In control, detection and navigation systems of various moving objects, not only information of displacement, angular displacement and velocity but also information of acceleration and angular rate are needed. Inertial sensors (including acceleration sensors and angular velocity sensors) are devices for measuring acceleration and angular rate.
Since the end of 1980s, various miniature sensors have been produced with the development of the Micro-Electro-Mechanical-System (MEMS) technique. Due to that MEMS inertial sensor based on MEMS technology can be produced in batch, the disadvantages of the previous inertial sensors such as large size and high cost, are overcome, and thus MEMS sensor has become a dominating trend for many future applications.
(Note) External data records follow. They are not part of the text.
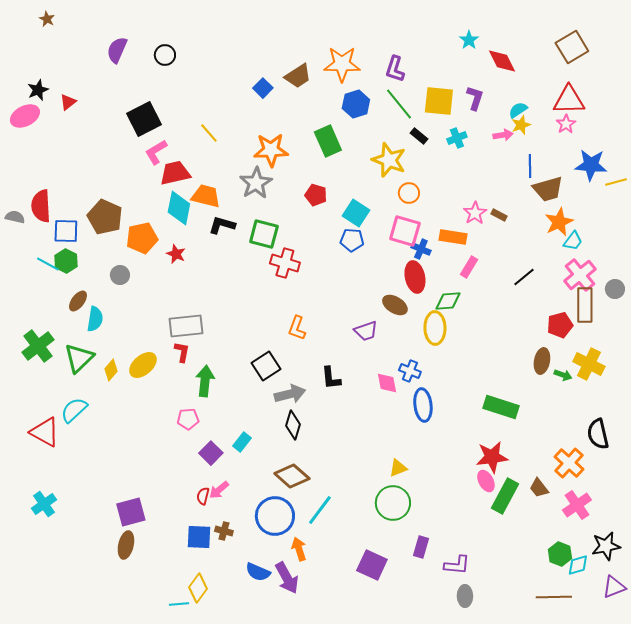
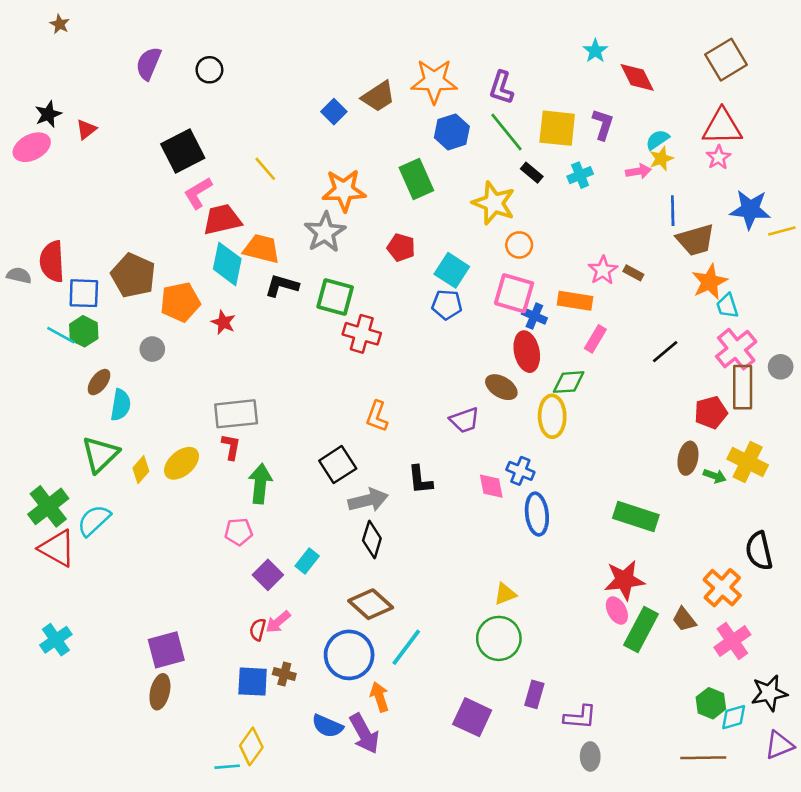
cyan trapezoid: (573, 241) -> (727, 306), turned 125
green cross: (38, 346) -> (48, 506), moved

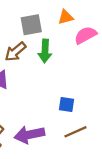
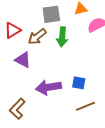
purple arrow: (29, 135) -> (48, 87), moved

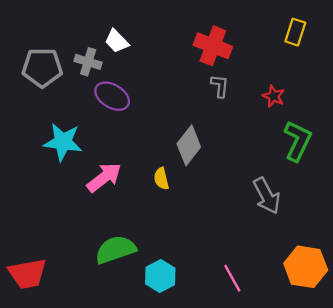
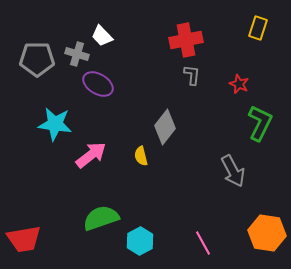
red cross: (213, 46) -> (186, 40), turned -32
The existing MEMS inertial sensor is usually implemented as a capacitive inertial sensor, which generally includes: a fixed electrode for detecting motion of an object; a movable sensitive element (usually referred to as a movable electrode), where the capacitance between the movable sensitive element and the fixed electrode is changed due to the motion of the object; and an electrical signal processor which is electrically connected with the fixed electrode and the movable electrode. In the MEMS inertial sensor, the movable sensitive element usually serves as part of a mass block to reduce the size and the weight of the whole device, and for the mass block, the greater is the mass, so is the inertia.
In the prior art, companies such as Bosch, ST, Freescale and ADI usually use deposited polycrystalline silicon as structural material for fabricating the MEMS inertial sensor (referred to as a polycrystalline silicon method below). The polycrystalline silicon method has the advantage of simple process, but the material has relatively high stress, which affects device reproducibility and increase in film thickness, and therefore limits the size and sensitivity of the inertial sensor. Moreover, due to the poor reproducibility, production yield is reduced, and cost is increased.
U.S. Pat. No. 6,170,332B1 discloses a micromechanical acceleration sensor, which is fabricated by using a single silicon wafer, and each part of the MEMS inertial sensor is formed on the one wafer by etching. But due to the inherent disadvantage of etching technology, i.e., non-uniformity, the performance of the formed sensor such as the reliability may be affected.
Moreover, in the aforementioned US patent, the Z-axis sensor detects the Z-axis acceleration by detecting the change in overlapping area between the capacitor electrodes due to the displacement in the vertical direction, thereby limiting the design of the vertical-direction (Z-axis) sensor.